(Document understanding data)
++++++++++
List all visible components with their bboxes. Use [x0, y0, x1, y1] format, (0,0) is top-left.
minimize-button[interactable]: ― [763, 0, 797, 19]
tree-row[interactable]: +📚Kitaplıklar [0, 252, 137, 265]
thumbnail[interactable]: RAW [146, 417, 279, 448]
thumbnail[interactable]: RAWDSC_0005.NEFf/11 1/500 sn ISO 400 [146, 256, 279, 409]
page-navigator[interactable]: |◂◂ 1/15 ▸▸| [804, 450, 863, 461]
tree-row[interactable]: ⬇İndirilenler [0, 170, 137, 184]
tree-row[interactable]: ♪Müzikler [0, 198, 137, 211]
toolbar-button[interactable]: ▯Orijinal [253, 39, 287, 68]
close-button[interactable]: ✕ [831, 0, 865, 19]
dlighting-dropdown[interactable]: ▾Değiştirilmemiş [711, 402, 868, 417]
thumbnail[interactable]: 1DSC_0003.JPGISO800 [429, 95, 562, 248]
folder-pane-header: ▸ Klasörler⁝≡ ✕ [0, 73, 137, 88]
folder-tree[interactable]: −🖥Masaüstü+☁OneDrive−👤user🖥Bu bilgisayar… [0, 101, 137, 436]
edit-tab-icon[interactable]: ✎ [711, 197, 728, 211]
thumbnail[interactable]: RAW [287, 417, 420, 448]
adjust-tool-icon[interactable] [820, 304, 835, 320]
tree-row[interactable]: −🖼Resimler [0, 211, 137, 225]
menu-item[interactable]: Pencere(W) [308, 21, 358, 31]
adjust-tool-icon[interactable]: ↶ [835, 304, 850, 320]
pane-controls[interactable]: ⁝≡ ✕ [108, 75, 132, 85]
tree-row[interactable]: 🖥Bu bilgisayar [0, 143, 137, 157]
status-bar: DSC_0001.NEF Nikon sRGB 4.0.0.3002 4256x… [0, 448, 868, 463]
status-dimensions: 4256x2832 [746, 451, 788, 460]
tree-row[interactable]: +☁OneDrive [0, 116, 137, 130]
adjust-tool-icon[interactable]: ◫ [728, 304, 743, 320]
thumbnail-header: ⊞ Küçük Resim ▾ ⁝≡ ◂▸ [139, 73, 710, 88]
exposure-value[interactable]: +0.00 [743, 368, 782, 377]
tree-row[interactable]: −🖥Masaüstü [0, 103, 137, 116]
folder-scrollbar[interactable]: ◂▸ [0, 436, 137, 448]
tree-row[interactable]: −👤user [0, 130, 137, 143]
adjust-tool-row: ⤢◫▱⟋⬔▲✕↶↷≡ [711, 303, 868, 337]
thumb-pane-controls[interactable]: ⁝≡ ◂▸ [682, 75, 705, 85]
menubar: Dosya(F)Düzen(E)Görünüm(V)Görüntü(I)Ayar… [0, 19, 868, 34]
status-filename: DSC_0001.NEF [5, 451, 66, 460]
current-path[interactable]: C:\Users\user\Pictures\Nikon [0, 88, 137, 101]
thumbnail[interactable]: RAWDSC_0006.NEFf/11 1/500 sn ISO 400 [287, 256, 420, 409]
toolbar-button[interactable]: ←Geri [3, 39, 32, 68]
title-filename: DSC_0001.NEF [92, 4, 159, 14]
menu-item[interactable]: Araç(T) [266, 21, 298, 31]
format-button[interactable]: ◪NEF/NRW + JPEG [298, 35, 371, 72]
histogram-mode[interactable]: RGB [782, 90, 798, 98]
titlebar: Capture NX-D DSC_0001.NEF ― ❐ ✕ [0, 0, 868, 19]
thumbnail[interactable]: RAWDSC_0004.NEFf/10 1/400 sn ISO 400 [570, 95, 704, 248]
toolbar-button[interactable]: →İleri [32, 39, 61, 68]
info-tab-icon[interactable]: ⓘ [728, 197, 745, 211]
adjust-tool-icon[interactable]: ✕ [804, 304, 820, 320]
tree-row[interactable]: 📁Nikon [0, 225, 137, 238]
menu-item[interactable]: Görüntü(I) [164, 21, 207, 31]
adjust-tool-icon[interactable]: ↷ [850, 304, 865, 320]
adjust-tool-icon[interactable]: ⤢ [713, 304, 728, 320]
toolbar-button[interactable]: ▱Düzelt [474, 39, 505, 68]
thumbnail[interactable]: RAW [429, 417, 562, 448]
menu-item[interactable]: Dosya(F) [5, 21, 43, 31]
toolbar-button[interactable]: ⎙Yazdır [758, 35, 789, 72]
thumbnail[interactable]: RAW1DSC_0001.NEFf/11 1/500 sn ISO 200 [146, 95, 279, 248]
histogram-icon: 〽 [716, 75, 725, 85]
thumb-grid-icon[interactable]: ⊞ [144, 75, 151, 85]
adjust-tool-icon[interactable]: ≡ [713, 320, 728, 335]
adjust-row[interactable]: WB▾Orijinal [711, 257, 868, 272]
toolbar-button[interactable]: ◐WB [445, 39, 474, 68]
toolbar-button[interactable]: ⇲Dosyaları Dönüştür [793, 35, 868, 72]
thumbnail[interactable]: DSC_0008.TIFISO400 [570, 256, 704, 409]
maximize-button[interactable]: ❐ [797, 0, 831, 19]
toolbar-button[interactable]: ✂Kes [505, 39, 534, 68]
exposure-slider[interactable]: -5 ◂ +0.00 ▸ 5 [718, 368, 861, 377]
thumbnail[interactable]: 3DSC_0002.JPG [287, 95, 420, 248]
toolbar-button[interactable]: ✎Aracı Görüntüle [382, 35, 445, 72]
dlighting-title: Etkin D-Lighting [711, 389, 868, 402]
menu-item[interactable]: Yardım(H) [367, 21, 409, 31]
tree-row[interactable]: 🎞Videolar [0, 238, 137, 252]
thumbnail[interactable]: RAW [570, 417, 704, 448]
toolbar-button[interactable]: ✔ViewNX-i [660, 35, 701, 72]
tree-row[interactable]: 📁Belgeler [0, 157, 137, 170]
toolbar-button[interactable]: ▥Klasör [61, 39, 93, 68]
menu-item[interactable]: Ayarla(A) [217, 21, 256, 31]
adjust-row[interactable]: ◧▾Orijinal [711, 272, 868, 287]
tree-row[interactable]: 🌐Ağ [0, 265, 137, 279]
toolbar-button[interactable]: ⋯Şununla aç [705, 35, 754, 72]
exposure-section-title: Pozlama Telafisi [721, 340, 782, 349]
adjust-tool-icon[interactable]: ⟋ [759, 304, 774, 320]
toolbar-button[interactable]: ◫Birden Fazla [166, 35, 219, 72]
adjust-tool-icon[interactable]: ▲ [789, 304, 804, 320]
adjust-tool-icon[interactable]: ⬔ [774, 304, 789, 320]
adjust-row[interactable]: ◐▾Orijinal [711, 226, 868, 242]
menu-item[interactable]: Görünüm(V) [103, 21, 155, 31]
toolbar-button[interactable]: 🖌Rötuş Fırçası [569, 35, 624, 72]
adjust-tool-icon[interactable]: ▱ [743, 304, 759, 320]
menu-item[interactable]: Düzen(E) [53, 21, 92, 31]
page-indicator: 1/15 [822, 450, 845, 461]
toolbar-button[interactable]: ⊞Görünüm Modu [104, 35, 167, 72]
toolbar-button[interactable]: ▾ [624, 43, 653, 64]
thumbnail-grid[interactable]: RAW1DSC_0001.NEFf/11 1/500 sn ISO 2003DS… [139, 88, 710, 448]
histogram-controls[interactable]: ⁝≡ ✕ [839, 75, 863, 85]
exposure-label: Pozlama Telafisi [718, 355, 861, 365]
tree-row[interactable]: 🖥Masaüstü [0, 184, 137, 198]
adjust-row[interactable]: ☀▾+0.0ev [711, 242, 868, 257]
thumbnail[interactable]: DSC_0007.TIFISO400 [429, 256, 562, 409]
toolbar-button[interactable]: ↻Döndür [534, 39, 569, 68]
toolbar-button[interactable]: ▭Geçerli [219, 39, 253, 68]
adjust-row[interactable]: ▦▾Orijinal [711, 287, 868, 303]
++++++++++
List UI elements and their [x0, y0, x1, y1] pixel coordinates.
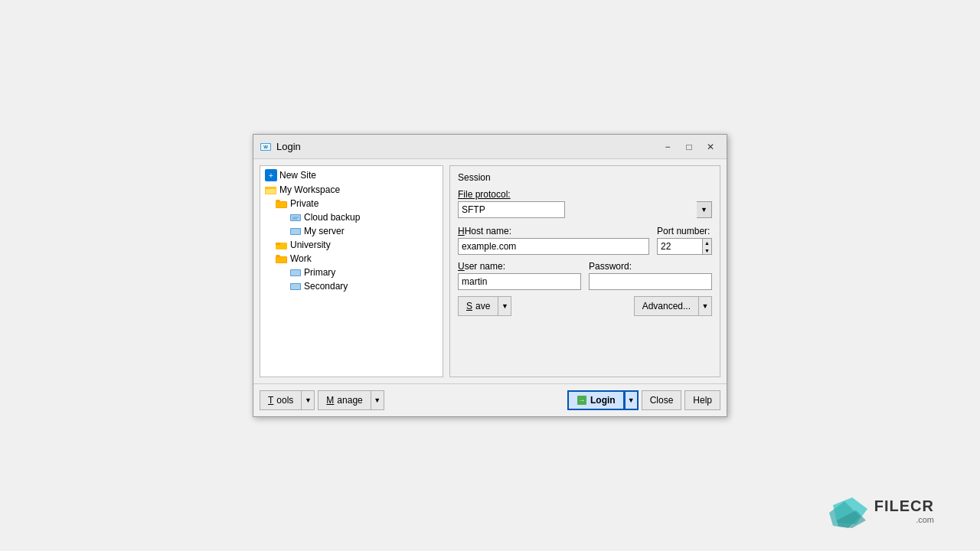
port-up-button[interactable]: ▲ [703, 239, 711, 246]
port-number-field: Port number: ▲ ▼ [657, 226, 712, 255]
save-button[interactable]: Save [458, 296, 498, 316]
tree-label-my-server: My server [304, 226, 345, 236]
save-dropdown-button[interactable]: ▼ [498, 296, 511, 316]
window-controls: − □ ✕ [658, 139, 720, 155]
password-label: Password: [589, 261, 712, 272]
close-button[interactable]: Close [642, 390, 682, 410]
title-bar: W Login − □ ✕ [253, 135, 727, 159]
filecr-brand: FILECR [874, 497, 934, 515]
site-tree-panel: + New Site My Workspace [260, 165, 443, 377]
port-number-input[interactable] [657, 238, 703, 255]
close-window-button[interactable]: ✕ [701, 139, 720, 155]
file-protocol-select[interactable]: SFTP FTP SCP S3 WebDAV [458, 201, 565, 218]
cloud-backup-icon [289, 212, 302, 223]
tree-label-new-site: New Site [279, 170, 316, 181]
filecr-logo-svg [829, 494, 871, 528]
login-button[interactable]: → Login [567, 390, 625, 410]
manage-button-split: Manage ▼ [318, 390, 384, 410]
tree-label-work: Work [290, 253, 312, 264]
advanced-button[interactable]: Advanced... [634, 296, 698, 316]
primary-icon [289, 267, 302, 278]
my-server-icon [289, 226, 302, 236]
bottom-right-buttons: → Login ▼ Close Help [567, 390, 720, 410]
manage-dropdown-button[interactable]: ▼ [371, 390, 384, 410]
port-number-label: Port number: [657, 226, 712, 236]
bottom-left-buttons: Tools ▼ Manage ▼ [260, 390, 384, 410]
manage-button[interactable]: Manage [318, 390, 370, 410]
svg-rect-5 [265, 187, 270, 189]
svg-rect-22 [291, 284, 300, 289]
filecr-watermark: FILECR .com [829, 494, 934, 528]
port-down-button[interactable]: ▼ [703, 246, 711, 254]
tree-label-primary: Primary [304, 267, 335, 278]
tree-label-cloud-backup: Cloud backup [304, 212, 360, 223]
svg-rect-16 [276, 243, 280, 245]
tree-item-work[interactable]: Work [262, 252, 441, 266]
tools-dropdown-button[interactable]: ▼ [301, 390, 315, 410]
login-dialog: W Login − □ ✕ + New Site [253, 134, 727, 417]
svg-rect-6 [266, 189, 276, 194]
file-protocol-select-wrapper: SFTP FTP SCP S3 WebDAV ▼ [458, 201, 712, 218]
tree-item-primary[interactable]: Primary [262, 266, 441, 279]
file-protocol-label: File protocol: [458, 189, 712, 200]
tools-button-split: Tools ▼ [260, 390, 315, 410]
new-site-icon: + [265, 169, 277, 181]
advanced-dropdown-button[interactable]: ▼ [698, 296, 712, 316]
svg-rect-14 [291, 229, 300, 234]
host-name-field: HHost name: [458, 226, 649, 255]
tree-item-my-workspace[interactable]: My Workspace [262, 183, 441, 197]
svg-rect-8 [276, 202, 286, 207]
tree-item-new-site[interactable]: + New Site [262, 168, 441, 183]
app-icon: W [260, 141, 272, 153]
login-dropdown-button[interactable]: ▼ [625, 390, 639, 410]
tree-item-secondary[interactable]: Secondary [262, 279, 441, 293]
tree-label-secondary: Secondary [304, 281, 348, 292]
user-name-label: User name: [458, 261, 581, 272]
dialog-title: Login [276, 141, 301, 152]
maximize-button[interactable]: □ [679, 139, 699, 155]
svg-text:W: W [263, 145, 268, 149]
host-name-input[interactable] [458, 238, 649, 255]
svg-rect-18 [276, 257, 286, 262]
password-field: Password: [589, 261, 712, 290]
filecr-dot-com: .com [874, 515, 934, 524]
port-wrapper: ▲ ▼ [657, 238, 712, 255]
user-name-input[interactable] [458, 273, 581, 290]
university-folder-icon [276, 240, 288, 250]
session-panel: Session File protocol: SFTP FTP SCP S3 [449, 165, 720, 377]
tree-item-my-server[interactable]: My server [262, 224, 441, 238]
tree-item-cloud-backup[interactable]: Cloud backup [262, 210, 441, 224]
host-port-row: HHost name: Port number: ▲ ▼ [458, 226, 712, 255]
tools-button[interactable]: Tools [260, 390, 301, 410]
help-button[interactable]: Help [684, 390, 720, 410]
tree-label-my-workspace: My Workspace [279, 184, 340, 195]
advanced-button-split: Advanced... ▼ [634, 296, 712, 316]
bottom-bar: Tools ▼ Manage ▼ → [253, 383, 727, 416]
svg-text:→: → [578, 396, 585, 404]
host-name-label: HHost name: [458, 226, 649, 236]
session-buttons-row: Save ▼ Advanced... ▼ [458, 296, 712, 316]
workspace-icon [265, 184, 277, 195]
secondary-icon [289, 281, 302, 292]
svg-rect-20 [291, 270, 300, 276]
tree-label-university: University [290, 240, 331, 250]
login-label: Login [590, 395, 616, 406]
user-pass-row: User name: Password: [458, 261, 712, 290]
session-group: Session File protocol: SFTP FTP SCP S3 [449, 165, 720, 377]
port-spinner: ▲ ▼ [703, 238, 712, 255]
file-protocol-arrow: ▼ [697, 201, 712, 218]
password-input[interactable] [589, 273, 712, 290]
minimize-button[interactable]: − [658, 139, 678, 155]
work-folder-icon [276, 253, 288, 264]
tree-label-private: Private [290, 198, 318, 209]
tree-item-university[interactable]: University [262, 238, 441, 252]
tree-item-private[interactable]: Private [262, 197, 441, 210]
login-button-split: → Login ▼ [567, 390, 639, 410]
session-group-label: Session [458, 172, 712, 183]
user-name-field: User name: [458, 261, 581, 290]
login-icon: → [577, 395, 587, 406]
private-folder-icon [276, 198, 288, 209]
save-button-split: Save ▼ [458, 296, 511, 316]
++++++++++
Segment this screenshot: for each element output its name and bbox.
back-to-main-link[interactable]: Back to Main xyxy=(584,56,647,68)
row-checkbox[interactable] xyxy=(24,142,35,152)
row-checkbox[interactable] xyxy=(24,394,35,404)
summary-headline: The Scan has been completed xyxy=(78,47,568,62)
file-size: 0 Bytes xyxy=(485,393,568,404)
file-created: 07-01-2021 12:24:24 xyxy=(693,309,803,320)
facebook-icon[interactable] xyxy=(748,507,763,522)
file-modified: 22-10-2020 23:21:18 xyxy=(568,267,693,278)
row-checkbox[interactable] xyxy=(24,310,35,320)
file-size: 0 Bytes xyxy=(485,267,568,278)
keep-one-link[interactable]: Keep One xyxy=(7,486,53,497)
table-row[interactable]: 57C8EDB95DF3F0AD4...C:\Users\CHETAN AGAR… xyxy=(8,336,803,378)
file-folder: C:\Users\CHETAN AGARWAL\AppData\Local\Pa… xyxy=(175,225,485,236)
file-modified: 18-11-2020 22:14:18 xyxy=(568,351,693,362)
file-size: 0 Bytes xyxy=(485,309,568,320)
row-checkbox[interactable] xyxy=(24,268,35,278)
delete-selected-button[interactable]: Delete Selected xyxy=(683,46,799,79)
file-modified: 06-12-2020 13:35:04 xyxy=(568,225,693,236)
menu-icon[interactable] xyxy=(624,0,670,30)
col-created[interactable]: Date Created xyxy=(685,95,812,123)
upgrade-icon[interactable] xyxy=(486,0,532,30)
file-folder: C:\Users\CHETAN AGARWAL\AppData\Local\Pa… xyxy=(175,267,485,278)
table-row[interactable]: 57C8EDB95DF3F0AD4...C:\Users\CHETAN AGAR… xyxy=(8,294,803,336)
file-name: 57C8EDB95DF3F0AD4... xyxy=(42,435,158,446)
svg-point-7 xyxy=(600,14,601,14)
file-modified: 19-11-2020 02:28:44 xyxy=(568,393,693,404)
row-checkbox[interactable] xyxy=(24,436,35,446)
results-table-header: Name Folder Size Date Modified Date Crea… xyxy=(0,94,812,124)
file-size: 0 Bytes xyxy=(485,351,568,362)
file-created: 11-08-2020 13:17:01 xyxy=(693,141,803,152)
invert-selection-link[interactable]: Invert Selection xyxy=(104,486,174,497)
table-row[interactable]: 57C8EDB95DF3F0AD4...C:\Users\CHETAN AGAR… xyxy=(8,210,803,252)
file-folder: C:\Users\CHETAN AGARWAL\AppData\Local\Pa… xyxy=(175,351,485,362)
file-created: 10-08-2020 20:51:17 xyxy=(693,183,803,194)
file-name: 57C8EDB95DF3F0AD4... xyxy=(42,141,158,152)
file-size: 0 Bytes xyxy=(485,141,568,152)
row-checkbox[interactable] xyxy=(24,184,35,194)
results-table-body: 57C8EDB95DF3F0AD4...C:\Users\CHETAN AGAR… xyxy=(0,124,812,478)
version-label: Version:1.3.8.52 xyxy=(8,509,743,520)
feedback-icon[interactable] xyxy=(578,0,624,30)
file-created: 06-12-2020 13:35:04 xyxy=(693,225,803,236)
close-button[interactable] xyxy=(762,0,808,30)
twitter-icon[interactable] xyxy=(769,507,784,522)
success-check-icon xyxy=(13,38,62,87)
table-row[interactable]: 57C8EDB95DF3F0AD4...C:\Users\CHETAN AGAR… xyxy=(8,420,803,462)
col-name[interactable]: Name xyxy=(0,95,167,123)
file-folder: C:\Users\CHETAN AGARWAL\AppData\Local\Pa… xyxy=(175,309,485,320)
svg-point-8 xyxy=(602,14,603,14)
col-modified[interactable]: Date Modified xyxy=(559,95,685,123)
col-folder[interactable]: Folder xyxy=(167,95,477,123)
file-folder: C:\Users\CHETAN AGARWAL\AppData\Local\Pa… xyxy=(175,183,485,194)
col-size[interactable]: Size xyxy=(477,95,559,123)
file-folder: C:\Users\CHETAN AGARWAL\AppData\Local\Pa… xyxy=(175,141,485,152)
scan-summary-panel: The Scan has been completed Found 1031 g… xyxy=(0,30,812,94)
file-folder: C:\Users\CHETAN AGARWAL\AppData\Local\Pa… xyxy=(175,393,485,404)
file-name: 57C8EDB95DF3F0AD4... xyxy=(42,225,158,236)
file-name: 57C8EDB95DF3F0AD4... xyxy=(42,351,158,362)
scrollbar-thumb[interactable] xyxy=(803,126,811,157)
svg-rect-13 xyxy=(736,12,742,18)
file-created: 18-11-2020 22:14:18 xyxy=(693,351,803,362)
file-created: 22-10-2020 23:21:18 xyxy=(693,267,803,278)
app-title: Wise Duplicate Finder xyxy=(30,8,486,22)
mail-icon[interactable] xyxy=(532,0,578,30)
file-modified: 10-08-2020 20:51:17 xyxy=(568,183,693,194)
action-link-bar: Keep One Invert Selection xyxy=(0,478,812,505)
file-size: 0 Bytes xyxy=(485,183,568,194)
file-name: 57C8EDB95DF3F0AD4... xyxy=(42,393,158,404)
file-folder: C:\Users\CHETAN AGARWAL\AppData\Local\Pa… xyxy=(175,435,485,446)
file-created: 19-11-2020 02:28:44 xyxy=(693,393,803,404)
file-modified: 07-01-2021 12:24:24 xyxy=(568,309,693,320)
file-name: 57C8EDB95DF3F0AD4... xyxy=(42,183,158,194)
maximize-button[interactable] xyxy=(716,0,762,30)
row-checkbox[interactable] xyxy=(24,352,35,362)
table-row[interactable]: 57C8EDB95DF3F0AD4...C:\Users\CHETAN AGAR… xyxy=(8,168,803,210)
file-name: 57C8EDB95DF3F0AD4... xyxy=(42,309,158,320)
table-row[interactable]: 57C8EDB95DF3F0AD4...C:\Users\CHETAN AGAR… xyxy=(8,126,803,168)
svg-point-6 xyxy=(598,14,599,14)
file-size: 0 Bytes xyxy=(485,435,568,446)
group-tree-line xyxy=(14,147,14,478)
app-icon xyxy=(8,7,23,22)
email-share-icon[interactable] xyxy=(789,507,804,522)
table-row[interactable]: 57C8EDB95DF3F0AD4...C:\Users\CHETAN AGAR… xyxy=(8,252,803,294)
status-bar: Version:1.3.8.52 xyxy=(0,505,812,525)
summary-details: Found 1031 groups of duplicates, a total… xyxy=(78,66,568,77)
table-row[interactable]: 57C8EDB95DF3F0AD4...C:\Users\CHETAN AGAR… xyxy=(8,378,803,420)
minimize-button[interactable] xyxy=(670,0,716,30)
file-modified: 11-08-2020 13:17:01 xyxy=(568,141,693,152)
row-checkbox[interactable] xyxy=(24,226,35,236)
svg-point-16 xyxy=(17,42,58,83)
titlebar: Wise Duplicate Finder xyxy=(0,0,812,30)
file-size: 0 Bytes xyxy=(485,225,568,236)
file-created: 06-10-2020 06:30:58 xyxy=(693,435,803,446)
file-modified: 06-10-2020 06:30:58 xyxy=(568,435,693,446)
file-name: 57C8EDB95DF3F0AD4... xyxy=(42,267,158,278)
++++++++++
### Assigned task
What is the number of lines in the entries above that hold the string "maximize"? Please state that number alone.

### Answer for the task
3